Thanks for sharing this book. I just skimmed through it and I notice several places where it mentions soy and soy products as a food to avoid, especially for pregnant mothers. Do you know why? I live in China and soy, soy milk and tofu is very common in the diet. This is also true in Japan a country with an exceptionally high life expectancy. I personally prefer milk (probably b/c I grew up in the West) have you read of the “dangers” of soy from other sources?
Thanks for your blog! I have really enjoyed it and learned a lot from it. I have already made two batches of lard and there is lacto-fermented salsa “brewing” now!
Thanks so much for sharing this! It’s great!
Thank you so much for sharing this E-Book!
Kimi, I was so happy to find your blog and see that you Sally Fallon fan. Nourishing Traditions is my all time favorite cookbook. Eat Fat Lose Fat, also is amazing. I love the great feeling of wellness each day as I take my cod liver oil and eat soaked grains with whole coconut milk. The kefir soaked whole grain waffles, keep for up to a week after I mix them all together and we enjoy them often. The Caesar salad dressing is my families favorite.
You have to get your hands on Nourishing Traditions and Wild Fermentation. Those two books are full of answers to your questions.
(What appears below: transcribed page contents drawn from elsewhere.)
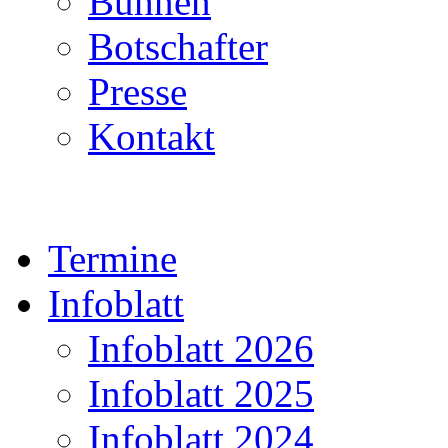
Bühnen
Botschafter
Presse
Kontakt
Termine
Infoblatt
Infoblatt 2026
Infoblatt 2025
Infoblatt 2024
As I understand it, our bodies are not built to process soy in it’s original form. Chickens can process soy in that form but we cannot. Once it is fermented it becomes very nutritious for us and the Chinese and Japanese people consume their soy (traditionally) in the fermented forms, hence the long life. I recommend that you get the books. They are well worth the money for years to come.
Thank you for sharing this free information. As others have said, I appreciate the information and believe that helpful information should be free. I have Nourishing Traditions on my hold list at the Library – I’m number 58!
My mother introduced me to Native Nutrition back in the mid-90’s when I was in High School, laying the foundation for my desire to eat nutritiously.
I found this post via SimpleOrganic.net – and I must say, I’m super happy that I have!
I love your blog! I recently launched my blog — realfoodforager.com. I hope you visit. I would like to offer the downloadable book from the foundation as you have. How would I do that? Did you need to get permission from them?
Well, I hope not as I didn’t get permission! It wouldn’t hurt to double check though.
Pls tell me if I’ve got it wrong but I though Sarah Pope mentioned that Soy beans could not be properly fermented n it was best to avoid them. Also, I have read that monounsaturated Cold pressed oils like olive oil should never b heated as they form a plastic like obj in ur blood stream which is undigestable causing circulation probs yet in the bk Eat Fat Lose Fat it mentions that monounsaturated oil ( Virginfor instance cold pressed virgin olive oil) is Stable n hence can b used in cooking..Would some kind person help me out here Thx in advance!